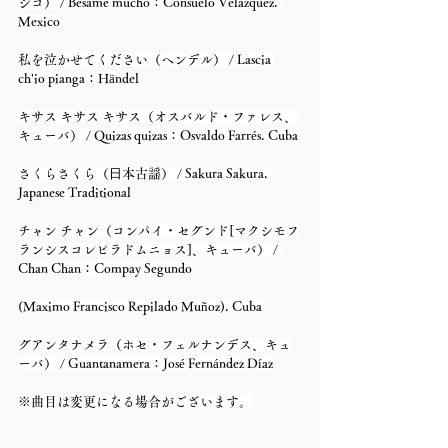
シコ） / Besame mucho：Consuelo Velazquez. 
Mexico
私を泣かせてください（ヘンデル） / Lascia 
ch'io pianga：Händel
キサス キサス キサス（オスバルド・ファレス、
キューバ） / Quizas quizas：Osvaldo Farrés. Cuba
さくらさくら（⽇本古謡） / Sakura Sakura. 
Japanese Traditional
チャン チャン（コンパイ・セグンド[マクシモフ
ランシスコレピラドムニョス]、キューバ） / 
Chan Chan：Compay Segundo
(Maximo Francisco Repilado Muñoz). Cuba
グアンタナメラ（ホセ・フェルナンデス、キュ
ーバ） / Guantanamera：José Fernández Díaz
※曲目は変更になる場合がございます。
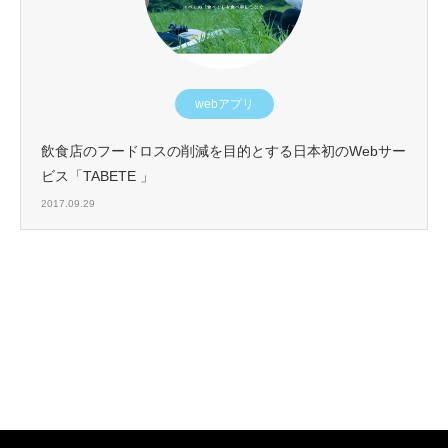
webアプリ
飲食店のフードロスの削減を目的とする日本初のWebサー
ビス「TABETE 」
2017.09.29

+++

## Your goal
Extract every line above containing the word "キューバ".

## Response box
キューバ） / Quizas quizas：Osvaldo Farrés. Cuba
ランシスコレピラドムニョス]、キューバ） / 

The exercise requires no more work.